Her lips part. She hesitates. Looks at me like I’m something she shouldn’t want but absolutely does. “I see…” She swallows. “…someone good.”

Damn her.

I close my eyes for half a second, trying not to react, trying not to give away how those words crack straight down the center of me. She pulls gently, and I release her wrist — reluctantly, like letting her go is an act of self-harm.

She takes a shaky breath. “Sorry. I didn’t mean to?—”

“Don’t apologize.”

Her eyes widen. “You’re… you’re not upset?”
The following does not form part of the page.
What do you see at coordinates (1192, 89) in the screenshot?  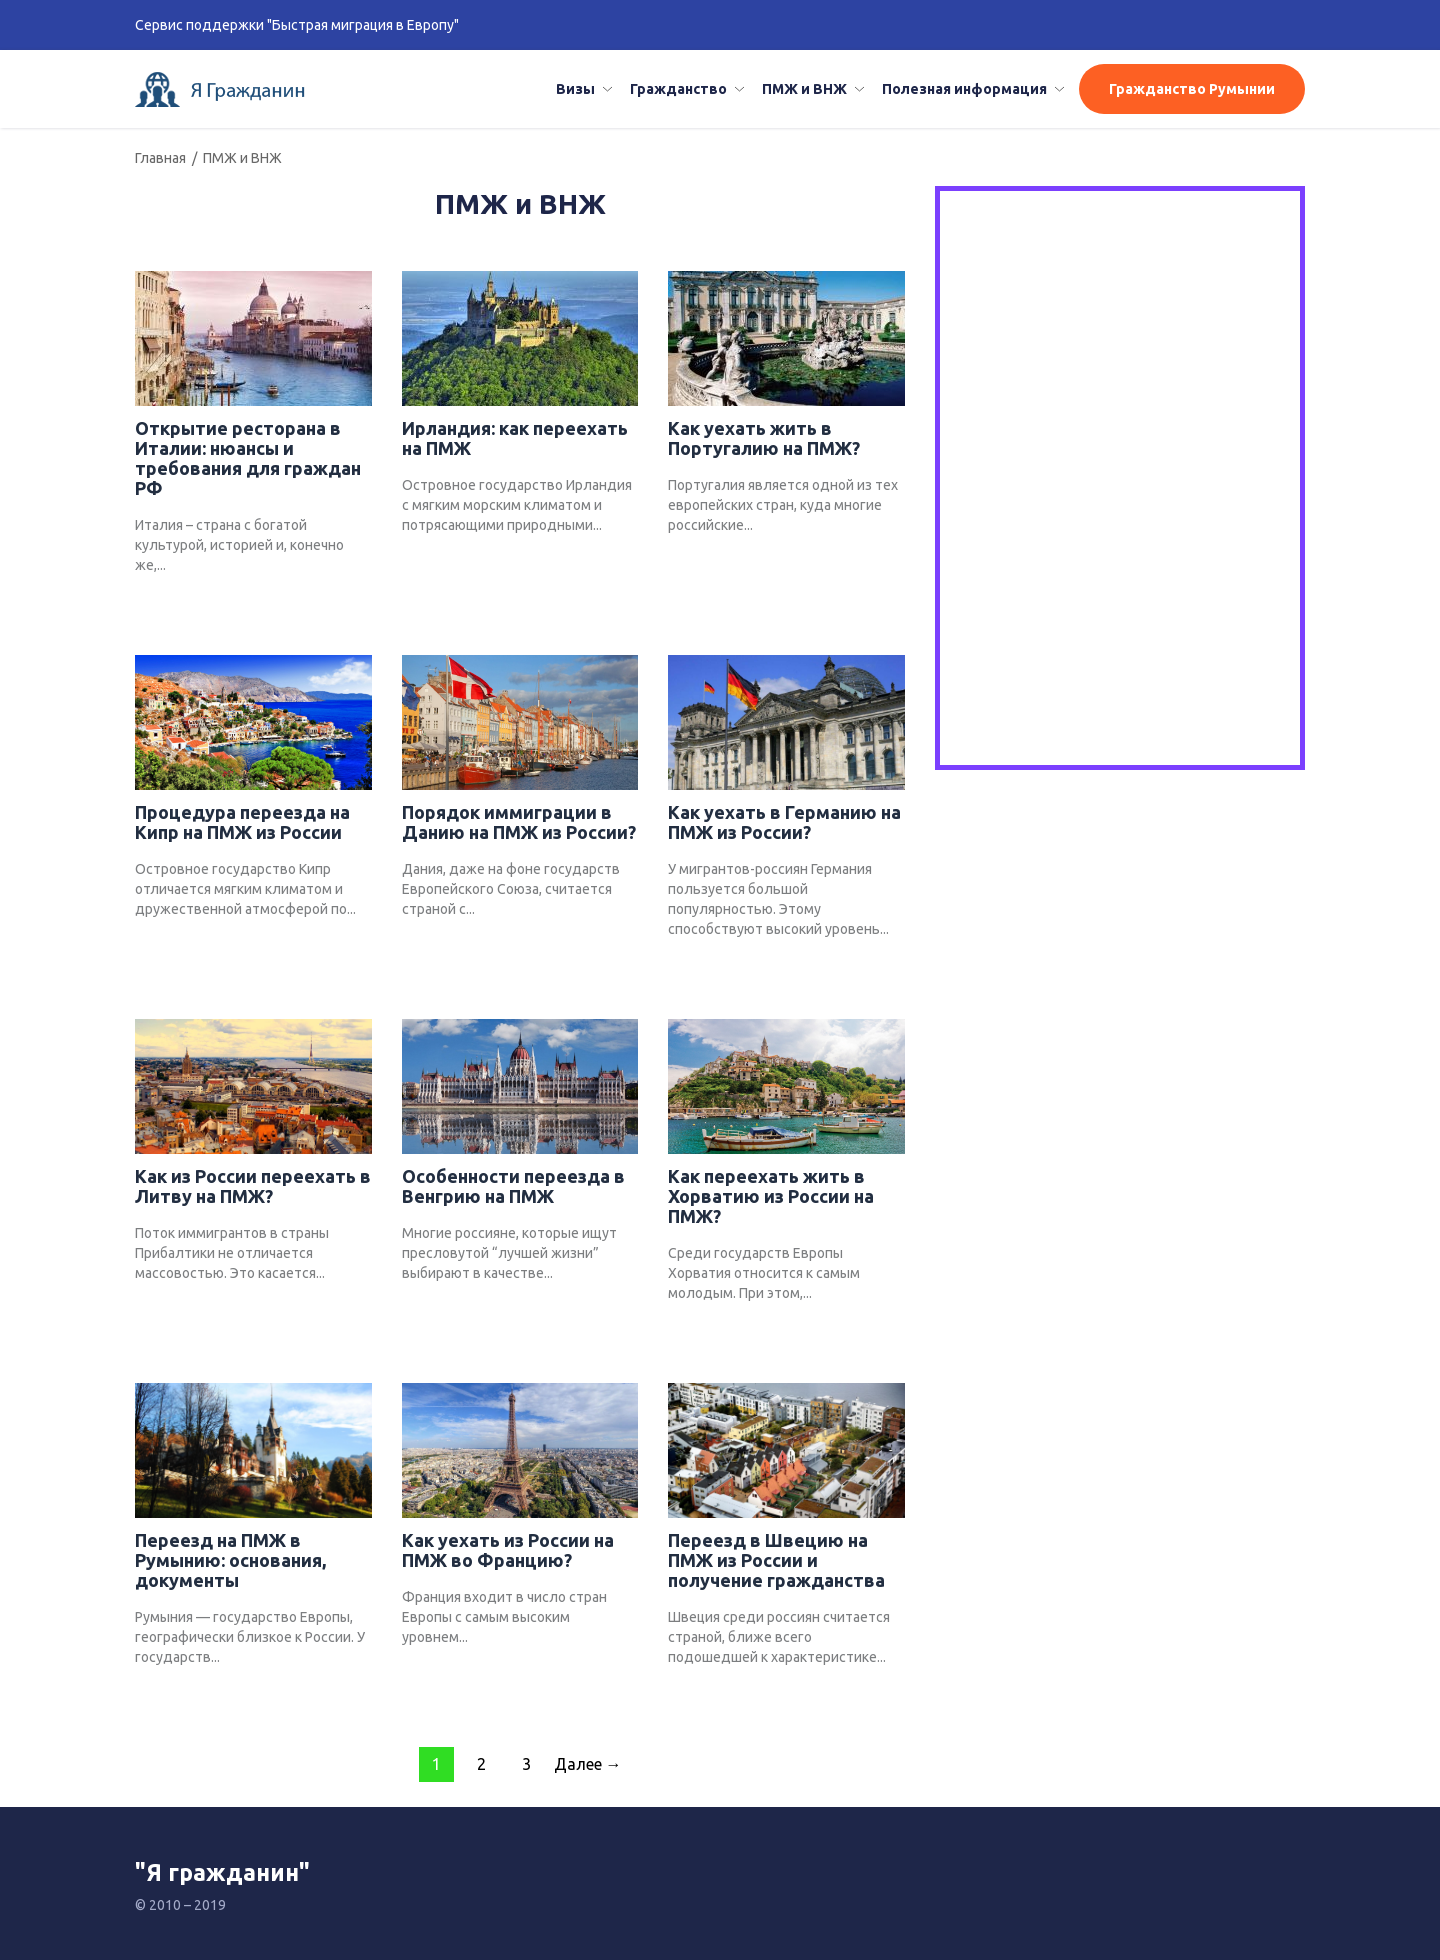 I see `Гражданство Румынии` at bounding box center [1192, 89].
“I’m never upset when you tell me the truth.”

“But you looked?—”

“Like I didn’t know what to do with it.” I smirk, humorless. “That’s accurate.”

She stares at me for long, stretched seconds. Like she’s trying to decode everything I’m refusing to say. Then, suddenly, she pushes a thermos toward me.
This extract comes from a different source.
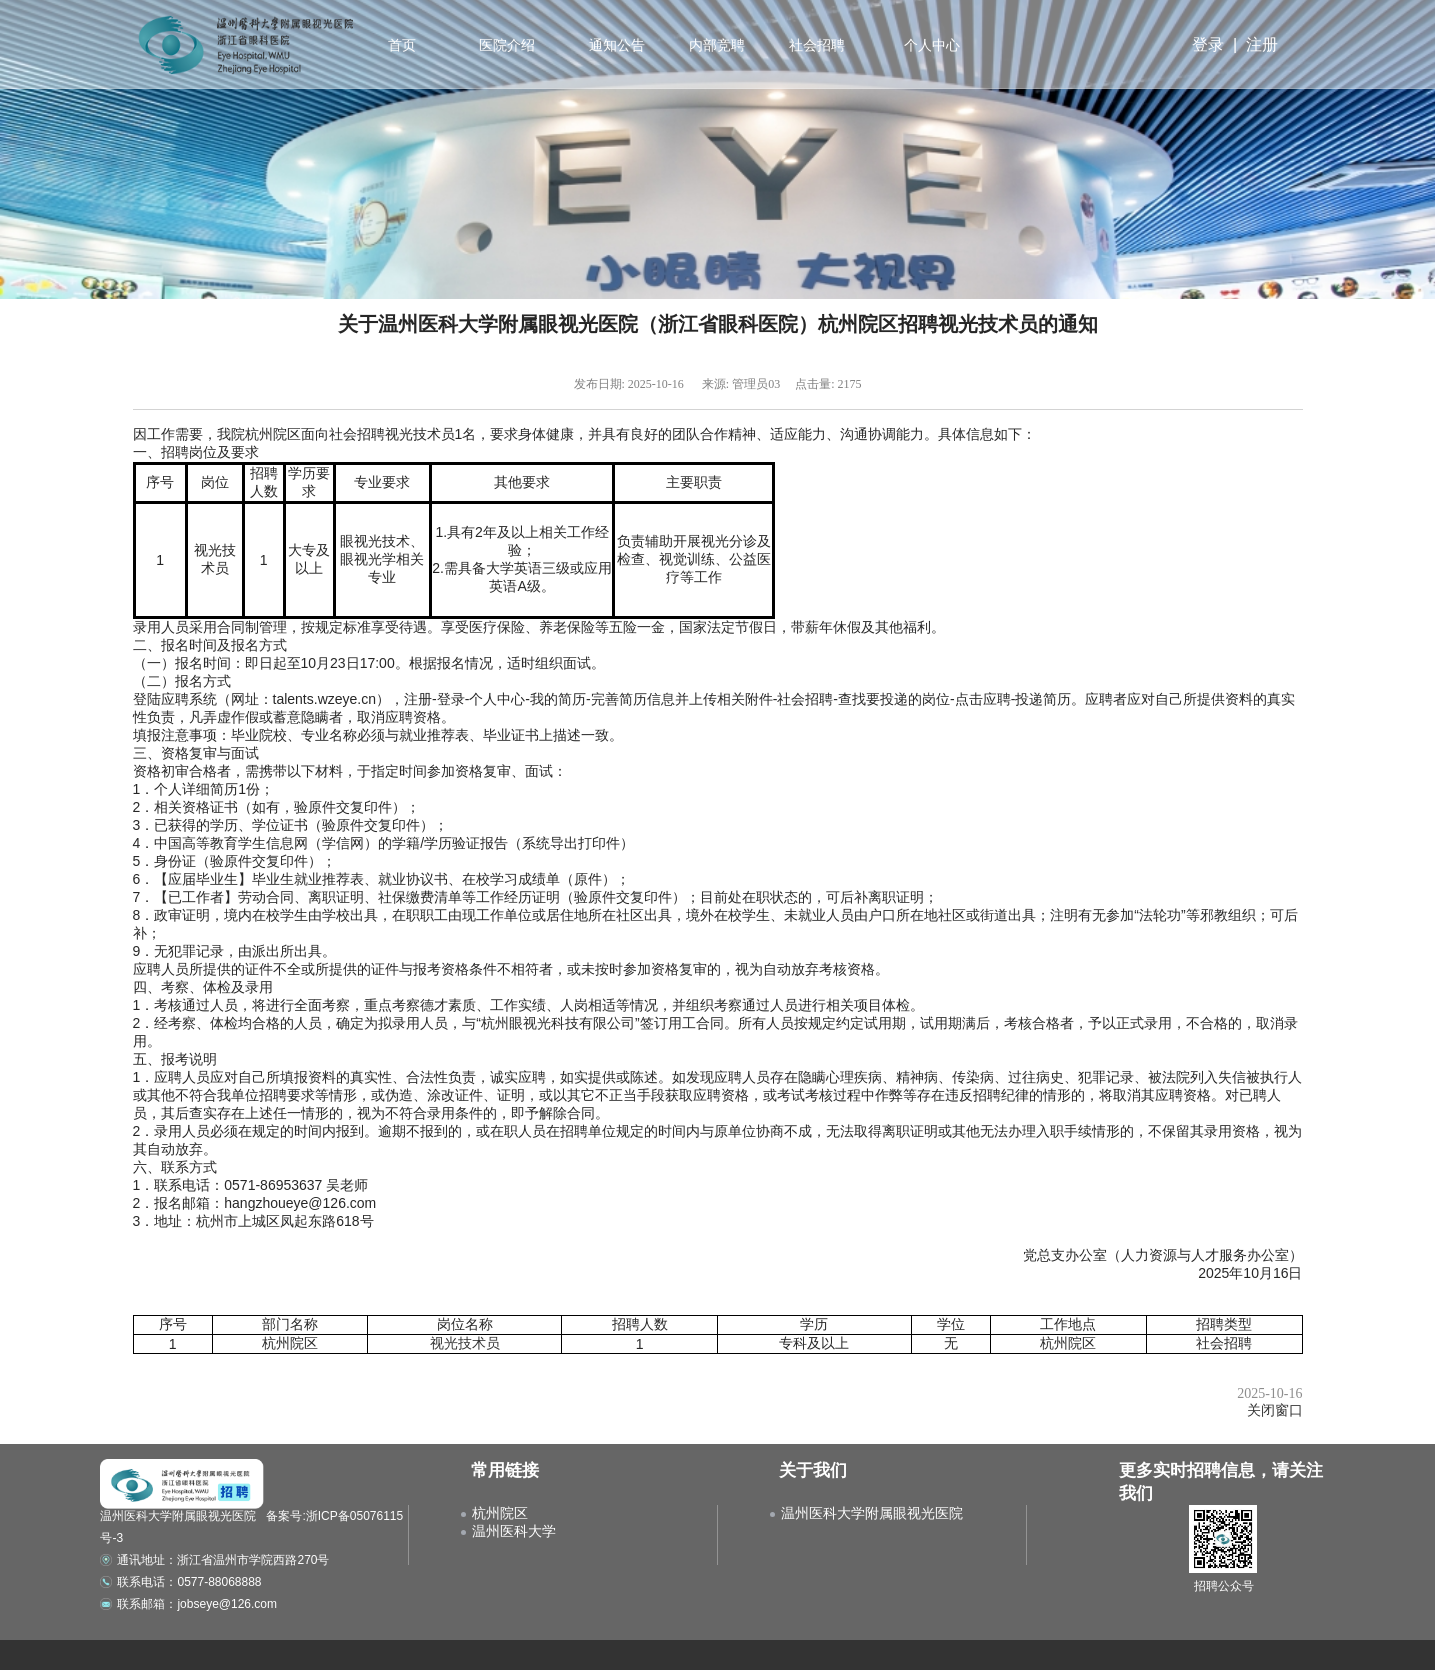  I want to click on 通知公告, so click(615, 45).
“Hot cocoa?” she asks, voice trembling just enough to tell me she felt all of that — every charged, unspoken inch of it.

I take the thermos. “You bribing me now?”

“It works on the rest of the crew.”

“I’m not the rest of the crew.”

“No,” she murmurs, eyes dragging over my face, “you are very much not.”

The words hit me like a live wire. I take a slow drink, watching her over the rim. “Be careful with statements like that.”

“Why?”

“Because I’ll start believing them.”

She steps closer, enough that her coat brushes mine. “Ash…”

The sound of my name on her lips is a threat. Or maybe a plea.

I set the thermos on the truck, turning fully toward her. She tilts her head back to meet my eyes. We stand there, locked in something thick and hot and unspoken. The snow falls around us, settling in her hair, her lashes. She looks like something soft, something bright, something I should stay away from. I don’t move. She doesn’t either. Then, she breaks the spell with a shaky laugh. “We should get these supplies inside.”

“Yeah,” I say, staring at her mouth, “we should.”

But neither of us moves.

She licks her lips, a nervous habit probably, but it punches the air out of me. Something in me snaps. I step forward. She steps back. We end up inside the storage room doorway, inches apart, breathing the same air, surrounded by garland and half-lit strings of lights.

“Lucy,” I whisper, “don’t look at me like that.”

“Like what?”

“Like you’re waiting for me to make a mistake.”

“Maybe I am.”

I lean in — not touching, but close enough she feels every word. “If I kiss you,” I say quietly, “it won’t be a mistake.”